> **Source data**:
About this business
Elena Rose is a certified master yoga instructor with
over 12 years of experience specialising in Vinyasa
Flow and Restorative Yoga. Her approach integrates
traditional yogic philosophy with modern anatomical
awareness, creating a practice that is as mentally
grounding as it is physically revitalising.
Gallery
...
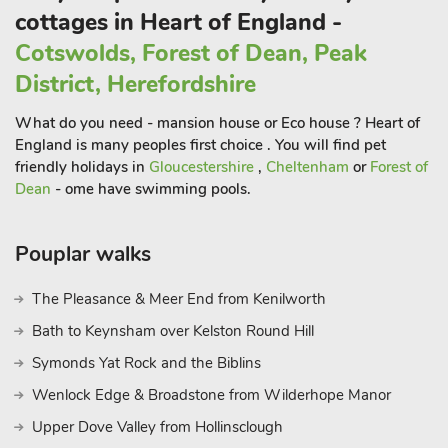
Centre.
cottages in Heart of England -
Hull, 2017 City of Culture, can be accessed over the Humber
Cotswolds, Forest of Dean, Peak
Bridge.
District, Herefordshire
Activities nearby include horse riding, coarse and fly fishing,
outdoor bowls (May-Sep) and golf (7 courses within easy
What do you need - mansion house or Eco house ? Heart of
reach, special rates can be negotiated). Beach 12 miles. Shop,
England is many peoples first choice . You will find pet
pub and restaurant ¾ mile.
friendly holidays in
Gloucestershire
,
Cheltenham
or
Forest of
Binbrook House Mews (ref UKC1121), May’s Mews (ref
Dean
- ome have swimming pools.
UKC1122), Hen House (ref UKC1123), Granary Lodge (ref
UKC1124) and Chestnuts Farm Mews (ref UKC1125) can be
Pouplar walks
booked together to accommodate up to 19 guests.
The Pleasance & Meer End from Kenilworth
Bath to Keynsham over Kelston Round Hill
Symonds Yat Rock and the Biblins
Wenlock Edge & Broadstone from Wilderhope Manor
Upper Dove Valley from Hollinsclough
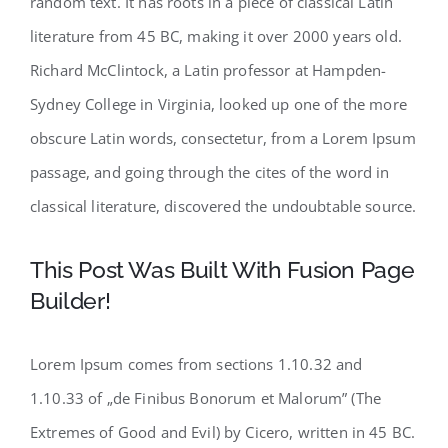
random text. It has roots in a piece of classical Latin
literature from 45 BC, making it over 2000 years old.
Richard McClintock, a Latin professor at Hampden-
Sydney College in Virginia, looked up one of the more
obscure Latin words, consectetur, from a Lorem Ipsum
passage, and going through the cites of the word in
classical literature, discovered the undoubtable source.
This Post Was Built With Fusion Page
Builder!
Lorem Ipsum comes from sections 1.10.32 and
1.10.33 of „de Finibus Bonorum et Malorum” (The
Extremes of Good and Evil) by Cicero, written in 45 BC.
--
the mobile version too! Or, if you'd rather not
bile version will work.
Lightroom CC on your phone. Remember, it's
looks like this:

> **Task directions**: When you reach the line that has "friendly holidays in" in the data above, start repeating lines exactly, and stop after the line that has "Extremes of Good"; pictures stay out.

> **Task result**:
friendly holidays in
Gloucestershire
,
Cheltenham
or
Forest of
Binbrook House Mews (ref UKC1121), May’s Mews (ref
Dean
- ome have swimming pools.
UKC1122), Hen House (ref UKC1123), Granary Lodge (ref
UKC1124) and Chestnuts Farm Mews (ref UKC1125) can be
Pouplar walks
booked together to accommodate up to 19 guests.
The Pleasance & Meer End from Kenilworth
Bath to Keynsham over Kelston Round Hill
Symonds Yat Rock and the Biblins
Wenlock Edge & Broadstone from Wilderhope Manor
Upper Dove Valley from Hollinsclough
random text. It has roots in a piece of classical Latin
literature from 45 BC, making it over 2000 years old.
Richard McClintock, a Latin professor at Hampden-
Sydney College in Virginia, looked up one of the more
obscure Latin words, consectetur, from a Lorem Ipsum
passage, and going through the cites of the word in
classical literature, discovered the undoubtable source.
This Post Was Built With Fusion Page
Builder!
Lorem Ipsum comes from sections 1.10.32 and
1.10.33 of „de Finibus Bonorum et Malorum” (The
Extremes of Good and Evil) by Cicero, written in 45 BC.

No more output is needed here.